Stored data entries:
BEGIN

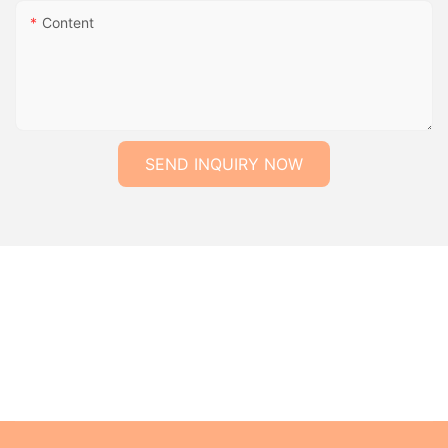
Content
SEND INQUIRY NOW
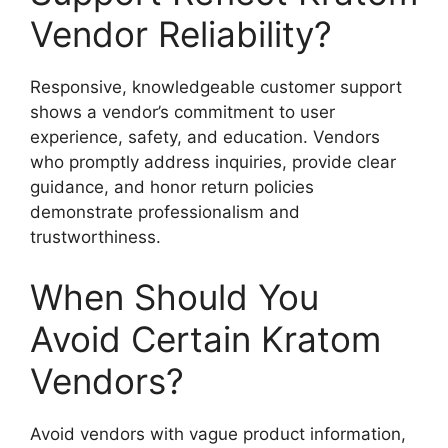
Vendor Reliability?
Responsive, knowledgeable customer support
shows a vendor’s commitment to user
experience, safety, and education. Vendors
who promptly address inquiries, provide clear
guidance, and honor return policies
demonstrate professionalism and
trustworthiness.
When Should You
Avoid Certain Kratom
Vendors?
Avoid vendors with vague product information,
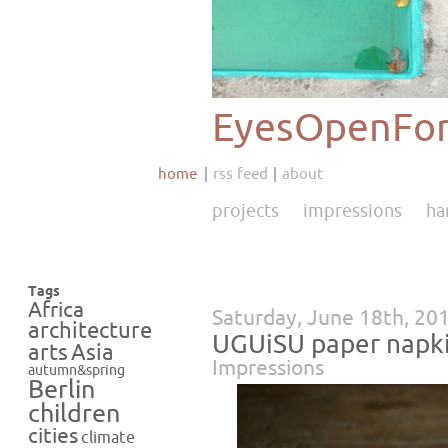
EyesOpenFor
home
rss feed
about
projects
impressions
ha
Tags
Africa
Saturday, June 18th, 20
architecture
UGUiSU paper napk
Asia
arts
Impressions
autumn&spring
Berlin
children
cities
climate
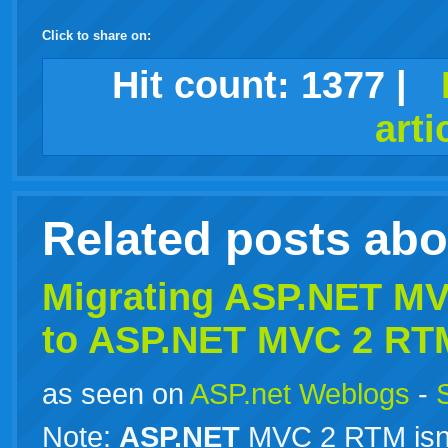
Click to share on:
facebook
twitter
digg
google
delicious
technorati
stumbleupon
myspace
wordpress
linkedin
gmail
igoogle
windows
tumblr
vi
Hit count:
1377
|
arti
live
Related posts ab
Migrating
ASP.NET
MVC
to
ASP.NET
MVC 2 RT
as seen on
ASP.net Weblogs
-
Note:
ASP.NET
MVC 2 RTM isn’t 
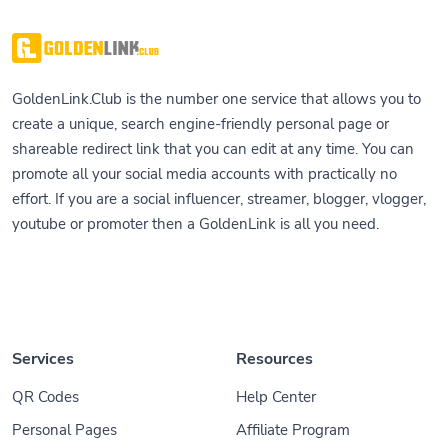
GoldenLink.Club is the number one service that allows you to
create a unique, search engine-friendly personal page or
shareable redirect link that you can edit at any time. You can
promote all your social media accounts with practically no
effort. If you are a social influencer, streamer, blogger, vlogger,
youtube or promoter then a GoldenLink is all you need.
Services
Resources
QR Codes
Help Center
Personal Pages
Affiliate Program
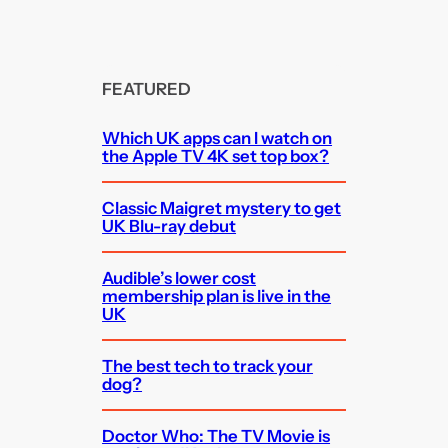
FEATURED
Which UK apps can I watch on
the Apple TV 4K set top box?
Classic Maigret mystery to get
UK Blu-ray debut
Audible’s lower cost
membership plan is live in the
UK
The best tech to track your
dog?
Doctor Who: The TV Movie is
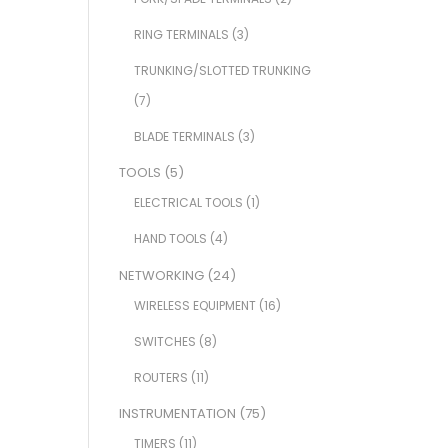
RING TERMINALS
(3)
TRUNKING/SLOTTED TRUNKING
(7)
BLADE TERMINALS
(3)
TOOLS
(5)
ELECTRICAL TOOLS
(1)
HAND TOOLS
(4)
NETWORKING
(24)
WIRELESS EQUIPMENT
(16)
SWITCHES
(8)
ROUTERS
(11)
INSTRUMENTATION
(75)
TIMERS
(11)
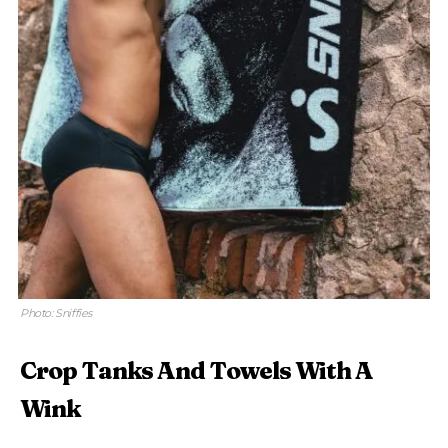
Photo: Sniffies
Crop Tanks And Towels With A
Wink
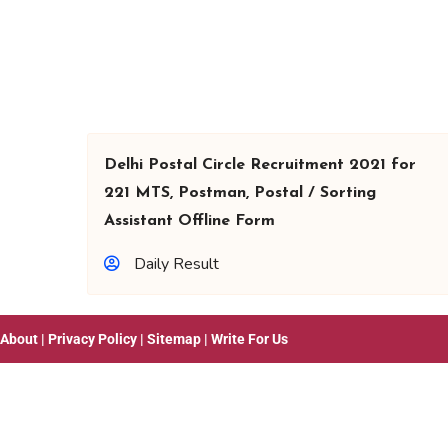
Delhi Postal Circle Recruitment 2021 for
221 MTS, Postman, Postal / Sorting
Assistant Offline Form
Daily Result
About
|
Privacy Policy
|
Sitemap
|
Write For Us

END

WHAT TO WORK ON: What you return should match the records above word for word, minus the pictures.

WRITTEN SOLUTION:
Content
SEND INQUIRY NOW
Vendor Reliability?
Responsive, knowledgeable customer support
shows a vendor’s commitment to user
experience, safety, and education. Vendors
who promptly address inquiries, provide clear
guidance, and honor return policies
demonstrate professionalism and
trustworthiness.
When Should You
Avoid Certain Kratom
Vendors?
Avoid vendors with vague product information,
EyesOpenFor
home
rss feed
about
projects
impressions
ha
Tags
Africa
Saturday, June 18th, 20
architecture
UGUiSU paper napk
Asia
arts
Impressions
autumn&spring
Berlin
children
cities
climate
Click to share on:
facebook
twitter
digg
google
delicious
technorati
stumbleupon
myspace
wordpress
linkedin
gmail
igoogle
windows
tumblr
vi
Hit count:
1377
|
arti
live
Related posts ab
Migrating
ASP.NET
MVC
to
ASP.NET
MVC 2 RT
as seen on
ASP.net Weblogs
-
Note:
ASP.NET
MVC 2 RTM isn’t 
GoldenLink.Club is the number one service that allows you to
create a unique, search engine-friendly personal page or
shareable redirect link that you can edit at any time. You can
promote all your social media accounts with practically no
effort. If you are a social influencer, streamer, blogger, vlogger,
youtube or promoter then a GoldenLink is all you need.
Services
Resources
QR Codes
Help Center
Personal Pages
Affiliate Program
FEATURED
Which UK apps can I watch on
the Apple TV 4K set top box?
Classic Maigret mystery to get
UK Blu-ray debut
Audible’s lower cost
membership plan is live in the
UK
The best tech to track your
dog?
Doctor Who: The TV Movie is
RING TERMINALS
(3)
TRUNKING/SLOTTED TRUNKING
(7)
BLADE TERMINALS
(3)
TOOLS
(5)
ELECTRICAL TOOLS
(1)
HAND TOOLS
(4)
NETWORKING
(24)
WIRELESS EQUIPMENT
(16)
SWITCHES
(8)
ROUTERS
(11)
INSTRUMENTATION
(75)
TIMERS
(11)
Photo: Sniffies
Crop Tanks And Towels With A
Wink
Delhi Postal Circle Recruitment 2021 for
221 MTS, Postman, Postal / Sorting
Assistant Offline Form
Daily Result
About
|
Privacy Policy
|
Sitemap
|
Write For Us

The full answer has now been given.